In a number of works [33,34,35], it was theoretically and experimentally shown that the mid-frequency arc (Gerischer-type impedance) is primarily an indicator of water-splitting at the IEM/solution boundary or at the bipolar interface. The low-frequency arc (Warburg-type impedance), first of all, characterizes the ion diffusion transport in the solution layers adjacent to the IEM and can be used to evaluate the influence of various factors (for example, the development of electroconvection) on the diffusion layer thickness [36,37].
In this work, we applied both the mathematical models of EIS and EEC method to interpret the impedance spectra in the full frequency range. By the example of AMX-Sb anion-exchange membrane contacted with red wine, we will demonstrate the capabilities of the EIS for the first time, for a comprehensive study of the fouling and biofouling effect, not only on the characteristics of AEMs, but also on their behavior under conditions of ED desalination of a NaCl solution.

2. Experiment

2.1. Membranes and Solutions

The homogeneous anion-exchange membrane AMX-Sb (Astom, Tokyo, Japan) was selected as the object of study. This membrane is manufactured by paste method [38]. It contains an inert filler: granules of polyvinyl chloride, whose diameter reaches 60 nm. The matrix of the ion-exchange material of the AMX-Sb consists of a copolymer of styrene and divinylbenzene. The fixed groups are mainly quaternary ammonium bases [38].
The main characteristics of the membrane under study are presented in Table 1.
In the experiments we used: distilled water (electrical conductivity was 0.5 μS cm−1, pH = 5.5, 25 °C), solid NaCl of analitycal grade (JSC Vekton, St. Petersburg, Russia), red dry wine made from the varieties of the Murvedr, Syrah, Grenache grapes (pH = 3.5).

2.2. Methods

2.2.1. Membrane Fouling Procedure

Before the study, all membrane samples underwent standard salt preparation [40] and were equilibrated with 0.02 M NaCl solution. One of these samples was used for comparison. Other samples (indicated by the subscript “w”) were placed in a two-compartment flow cell (Figure 1).
The 0.02 M NaCl solution was circulated through one of the compartments and the red wine through the other. The time of the sample contact with wine in hours is indicated by a subscript. Thus, “AMX-Sbw10” denotes the sample which was in contact with wine during 10 h; “AMX-Sbw72” relates to the sample which was in contact with wine during 72 h. In the course of the experiment, no special measures were taken to prevent the ingress of microorganisms into the wine and NaCl solution circuits in order to simulate conditions favorable for biofouling of the studied membrane. As already mentioned in the Introduction [11], such conditions often arise during the ED processing of food industry liquid media.
After the completion of the fouling stage, the concentrations of ethyl alcohol and glucose were determined by liquid chromatography [41] and spectrophotometry [42] methods.

2.2.2. Visualization

The visualization of surface and cross-sections of swollen AMX-Sb membranes before and after fouling was carried out using a SOPTOP CX40M optical microscope (Yuyao, China) with a set of 5×, 10×, 20×, 50× and 100× objectives and a digital eyepiece camera.

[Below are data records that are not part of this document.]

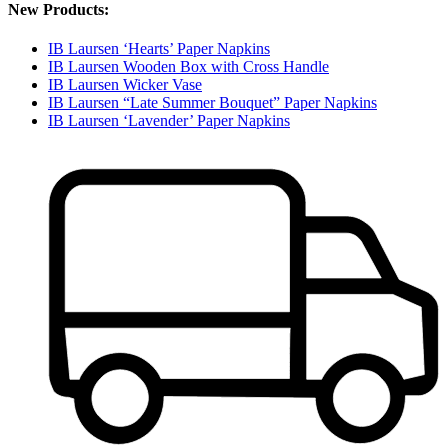
New Products:
IB Laursen ‘Hearts’ Paper Napkins
IB Laursen Wooden Box with Cross Handle
IB Laursen Wicker Vase
IB Laursen “Late Summer Bouquet” Paper Napkins
IB Laursen ‘Lavender’ Paper Napkins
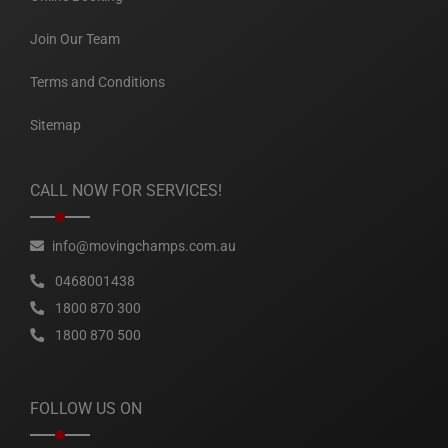
Join Our Team
Terms and Conditions
Sitemap
CALL NOW FOR SERVICES!
info@movingchamps.com.au
0468001438
1800 870 300
1800 870 500
FOLLOW US ON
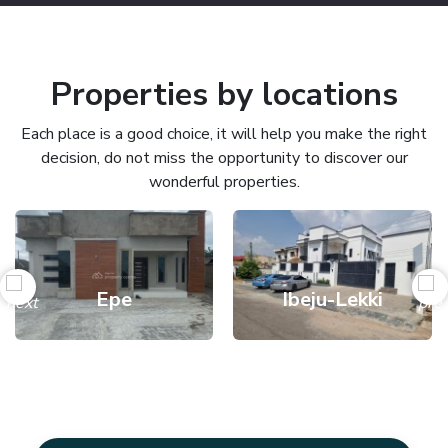
Properties by locations
Each place is a good choice, it will help you make the right
decision, do not miss the opportunity to discover our
wonderful properties.
Epe
Ibeju-Lekki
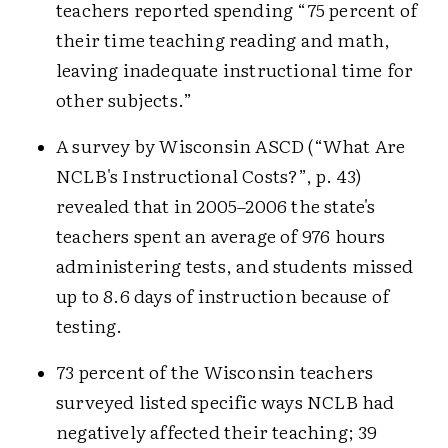
teachers reported spending “75 percent of
their time teaching reading and math,
leaving inadequate instructional time for
other subjects.”
A survey by Wisconsin ASCD (“What Are
NCLB's Instructional Costs?”, p. 43)
revealed that in 2005–2006 the state's
teachers spent an average of 976 hours
administering tests, and students missed
up to 8.6 days of instruction because of
testing.
73 percent of the Wisconsin teachers
surveyed listed specific ways NCLB had
negatively affected their teaching; 39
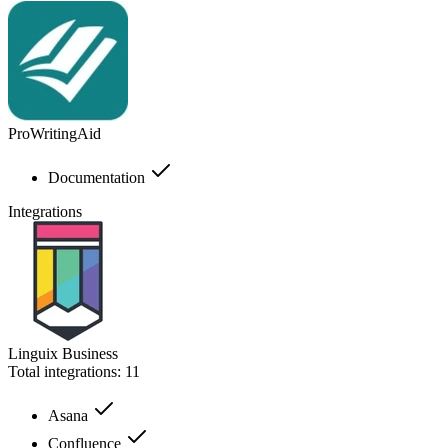
ProWritingAid
Documentation
Integrations
Linguix Business
Total integrations:
11
Asana
Confluence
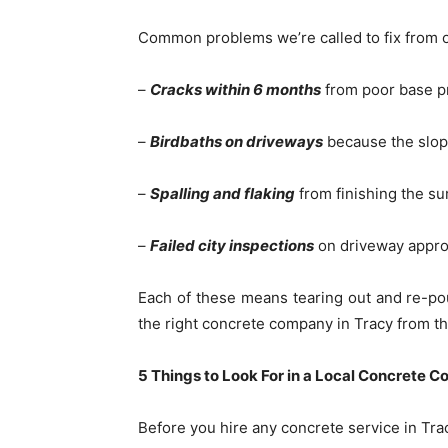
Common problems we’re called to fix from o
–
Cracks within 6 months
from poor base pr
–
Birdbaths on driveways
because the slope
–
Spalling and flaking
from finishing the su
–
Failed city inspections
on driveway appro
Each of these means tearing out and re-po
the right concrete company in Tracy from the 
5 Things to Look For in a Local Concrete C
Before you hire any concrete service in Trac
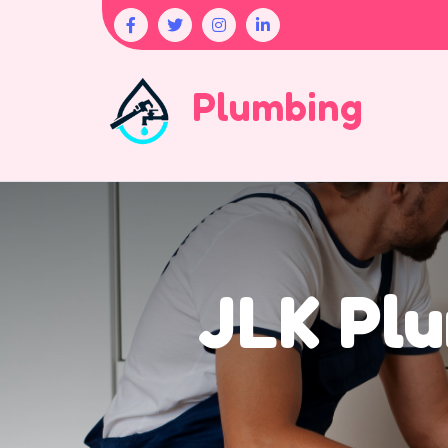
Plumbing
JLK Plu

2.2.3. Microbiological Analysis

After 72 h of contact with wine, the studied sample was removed from the cell (Figure 1) and placed in a sterile Petri dish. Touch smears of the AMX-Sb surface exposed to NaCl solution and of the surface exposed to wine were made on defatted glass slides. The obtained preparations were dried in air, fixed over the flame of an alcohol lamp, and then stained by the Gram-staining method [43] in the following sequence: 2–3 drops (50–75 μL) of carbolic solution of gentian violet for 2 min; 2–3 drops of Lugol’s solution for 1 min; discoloration with 96% ethyl alcohol for 30–45 s; rinsing with distilled water; 2–3 drops of an aqueous solution of fuchsin for 2 minutes; rinsing with distilled water.
Gram-positive microorganisms turned blue-violet, and gram-negative ones turned pink-red. Optical images of the stained preparations were performed using a Primo Star microscope, Carl Zeiss, Oberkochen, Germany, with a set of 10×, 100× in the presence of immersion liquid. Similar manipulations were made on the pristine AMX-Sb membrane just after salt pretreatment procedure.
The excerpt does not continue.